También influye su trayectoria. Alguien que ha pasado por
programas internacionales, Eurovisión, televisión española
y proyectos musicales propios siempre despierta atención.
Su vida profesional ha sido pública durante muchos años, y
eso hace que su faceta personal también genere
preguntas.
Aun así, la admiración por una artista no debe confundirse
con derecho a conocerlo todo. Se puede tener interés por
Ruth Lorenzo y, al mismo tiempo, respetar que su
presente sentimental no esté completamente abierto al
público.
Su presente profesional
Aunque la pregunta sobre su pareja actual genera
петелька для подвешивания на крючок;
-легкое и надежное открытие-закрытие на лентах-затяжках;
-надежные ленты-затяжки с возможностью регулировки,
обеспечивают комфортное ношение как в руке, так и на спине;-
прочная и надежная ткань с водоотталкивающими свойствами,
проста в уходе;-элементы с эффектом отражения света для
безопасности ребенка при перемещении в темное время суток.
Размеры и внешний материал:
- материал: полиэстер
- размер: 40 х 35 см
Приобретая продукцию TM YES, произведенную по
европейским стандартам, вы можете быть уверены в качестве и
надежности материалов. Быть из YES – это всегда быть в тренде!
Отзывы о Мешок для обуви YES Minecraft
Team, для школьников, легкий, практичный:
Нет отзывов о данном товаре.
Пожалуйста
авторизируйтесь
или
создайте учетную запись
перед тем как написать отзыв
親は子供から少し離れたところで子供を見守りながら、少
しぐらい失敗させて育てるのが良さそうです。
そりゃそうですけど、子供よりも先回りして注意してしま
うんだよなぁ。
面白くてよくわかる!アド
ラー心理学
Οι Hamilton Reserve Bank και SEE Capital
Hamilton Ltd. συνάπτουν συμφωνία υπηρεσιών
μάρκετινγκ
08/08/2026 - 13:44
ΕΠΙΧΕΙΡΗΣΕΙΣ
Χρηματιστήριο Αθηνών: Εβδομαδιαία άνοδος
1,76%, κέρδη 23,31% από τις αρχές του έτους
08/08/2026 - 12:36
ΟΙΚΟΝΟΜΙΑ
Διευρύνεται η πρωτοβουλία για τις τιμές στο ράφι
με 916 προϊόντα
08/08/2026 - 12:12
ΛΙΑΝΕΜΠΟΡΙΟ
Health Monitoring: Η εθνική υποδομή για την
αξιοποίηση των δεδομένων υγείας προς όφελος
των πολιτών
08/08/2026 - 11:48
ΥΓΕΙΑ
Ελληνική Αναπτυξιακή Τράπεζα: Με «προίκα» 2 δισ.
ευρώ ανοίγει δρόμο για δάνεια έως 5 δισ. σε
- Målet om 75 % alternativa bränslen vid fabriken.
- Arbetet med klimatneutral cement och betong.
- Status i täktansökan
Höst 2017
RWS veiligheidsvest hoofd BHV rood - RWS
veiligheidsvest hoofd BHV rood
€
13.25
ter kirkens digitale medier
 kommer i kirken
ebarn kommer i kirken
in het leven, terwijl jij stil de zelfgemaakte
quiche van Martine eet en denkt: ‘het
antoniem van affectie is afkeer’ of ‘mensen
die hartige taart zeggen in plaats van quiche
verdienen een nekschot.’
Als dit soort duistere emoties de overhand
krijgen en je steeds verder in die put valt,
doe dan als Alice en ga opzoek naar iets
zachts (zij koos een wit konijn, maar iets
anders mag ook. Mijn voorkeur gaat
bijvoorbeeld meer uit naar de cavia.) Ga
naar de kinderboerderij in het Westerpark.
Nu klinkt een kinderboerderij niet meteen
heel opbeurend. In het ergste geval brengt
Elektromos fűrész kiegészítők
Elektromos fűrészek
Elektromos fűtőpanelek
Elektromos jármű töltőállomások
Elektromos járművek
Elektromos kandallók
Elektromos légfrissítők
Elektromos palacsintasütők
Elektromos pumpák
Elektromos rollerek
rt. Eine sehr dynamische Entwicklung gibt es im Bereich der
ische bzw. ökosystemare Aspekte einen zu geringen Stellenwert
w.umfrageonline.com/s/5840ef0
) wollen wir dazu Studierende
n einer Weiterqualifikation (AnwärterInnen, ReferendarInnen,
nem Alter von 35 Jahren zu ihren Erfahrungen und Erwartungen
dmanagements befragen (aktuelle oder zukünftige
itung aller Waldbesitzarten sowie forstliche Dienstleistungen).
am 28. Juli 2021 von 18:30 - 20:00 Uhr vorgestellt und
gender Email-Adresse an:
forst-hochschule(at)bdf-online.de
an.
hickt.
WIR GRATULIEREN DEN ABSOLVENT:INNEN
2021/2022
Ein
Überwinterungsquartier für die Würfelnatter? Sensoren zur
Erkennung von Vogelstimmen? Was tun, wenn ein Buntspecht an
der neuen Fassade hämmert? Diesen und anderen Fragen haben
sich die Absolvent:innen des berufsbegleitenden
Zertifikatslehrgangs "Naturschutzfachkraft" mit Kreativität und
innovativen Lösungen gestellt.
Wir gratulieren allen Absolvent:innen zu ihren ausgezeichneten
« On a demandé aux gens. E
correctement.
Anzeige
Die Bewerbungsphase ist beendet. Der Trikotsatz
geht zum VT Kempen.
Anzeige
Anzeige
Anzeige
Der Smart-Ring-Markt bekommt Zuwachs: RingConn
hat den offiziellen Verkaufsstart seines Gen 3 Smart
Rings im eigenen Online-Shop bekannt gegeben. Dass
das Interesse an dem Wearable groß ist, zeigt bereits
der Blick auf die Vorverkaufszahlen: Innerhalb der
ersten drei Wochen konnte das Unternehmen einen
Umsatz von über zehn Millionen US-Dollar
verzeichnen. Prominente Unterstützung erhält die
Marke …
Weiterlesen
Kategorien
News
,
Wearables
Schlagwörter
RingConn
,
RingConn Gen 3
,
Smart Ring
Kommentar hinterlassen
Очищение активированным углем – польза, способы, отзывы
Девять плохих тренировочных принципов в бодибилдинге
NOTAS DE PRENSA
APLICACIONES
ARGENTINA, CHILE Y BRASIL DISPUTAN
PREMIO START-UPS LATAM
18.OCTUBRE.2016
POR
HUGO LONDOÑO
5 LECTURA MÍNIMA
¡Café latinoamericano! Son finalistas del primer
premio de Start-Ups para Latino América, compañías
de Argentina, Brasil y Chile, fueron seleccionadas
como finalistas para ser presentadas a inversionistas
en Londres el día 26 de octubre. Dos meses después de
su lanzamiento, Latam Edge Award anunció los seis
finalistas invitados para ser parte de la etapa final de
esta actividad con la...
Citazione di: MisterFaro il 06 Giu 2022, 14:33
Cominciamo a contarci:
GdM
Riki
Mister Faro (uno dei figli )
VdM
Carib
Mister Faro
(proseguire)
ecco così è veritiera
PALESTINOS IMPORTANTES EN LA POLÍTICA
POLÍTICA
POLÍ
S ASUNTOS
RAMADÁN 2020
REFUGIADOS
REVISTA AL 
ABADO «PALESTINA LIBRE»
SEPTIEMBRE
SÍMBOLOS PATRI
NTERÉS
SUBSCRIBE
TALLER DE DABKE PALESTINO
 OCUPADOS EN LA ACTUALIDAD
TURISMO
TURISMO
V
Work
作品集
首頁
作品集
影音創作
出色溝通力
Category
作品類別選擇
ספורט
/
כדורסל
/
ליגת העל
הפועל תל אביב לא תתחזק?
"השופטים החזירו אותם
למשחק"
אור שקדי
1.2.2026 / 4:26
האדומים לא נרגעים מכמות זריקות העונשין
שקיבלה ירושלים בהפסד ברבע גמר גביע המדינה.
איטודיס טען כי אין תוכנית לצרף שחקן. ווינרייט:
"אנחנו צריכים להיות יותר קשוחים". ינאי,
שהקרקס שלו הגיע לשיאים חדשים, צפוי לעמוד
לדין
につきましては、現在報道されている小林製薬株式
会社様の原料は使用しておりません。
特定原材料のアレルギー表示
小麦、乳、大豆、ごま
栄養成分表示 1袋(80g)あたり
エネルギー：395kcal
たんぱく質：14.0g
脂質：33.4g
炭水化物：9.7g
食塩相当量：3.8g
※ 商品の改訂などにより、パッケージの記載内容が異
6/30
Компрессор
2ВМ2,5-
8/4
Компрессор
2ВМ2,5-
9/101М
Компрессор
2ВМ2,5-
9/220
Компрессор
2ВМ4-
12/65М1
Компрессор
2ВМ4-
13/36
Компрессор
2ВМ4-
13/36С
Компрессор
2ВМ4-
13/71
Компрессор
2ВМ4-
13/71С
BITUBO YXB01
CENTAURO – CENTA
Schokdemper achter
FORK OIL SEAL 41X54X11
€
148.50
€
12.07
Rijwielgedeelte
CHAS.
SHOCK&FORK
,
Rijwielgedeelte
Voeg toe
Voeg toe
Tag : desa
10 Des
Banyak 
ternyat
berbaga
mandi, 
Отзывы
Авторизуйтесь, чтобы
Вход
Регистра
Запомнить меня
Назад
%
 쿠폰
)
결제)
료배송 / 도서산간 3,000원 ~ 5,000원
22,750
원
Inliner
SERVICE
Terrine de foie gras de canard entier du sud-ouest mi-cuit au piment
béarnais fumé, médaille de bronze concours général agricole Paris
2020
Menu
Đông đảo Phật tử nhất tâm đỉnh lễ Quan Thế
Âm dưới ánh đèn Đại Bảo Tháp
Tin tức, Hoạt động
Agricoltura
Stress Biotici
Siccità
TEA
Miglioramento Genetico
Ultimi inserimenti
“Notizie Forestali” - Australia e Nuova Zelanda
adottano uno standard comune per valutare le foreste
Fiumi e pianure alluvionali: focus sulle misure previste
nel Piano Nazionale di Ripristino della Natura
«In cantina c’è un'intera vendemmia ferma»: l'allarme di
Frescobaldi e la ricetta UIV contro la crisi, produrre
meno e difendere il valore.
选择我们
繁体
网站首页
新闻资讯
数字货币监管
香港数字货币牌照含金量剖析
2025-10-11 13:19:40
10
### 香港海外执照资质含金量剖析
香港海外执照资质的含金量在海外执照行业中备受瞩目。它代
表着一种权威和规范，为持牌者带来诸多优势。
━━━━━━
--- YOUR GOAL ---
A single number is the reply: the count of lines in the entries above that have the word "kommer".

--- ANSWER SECTION ---
2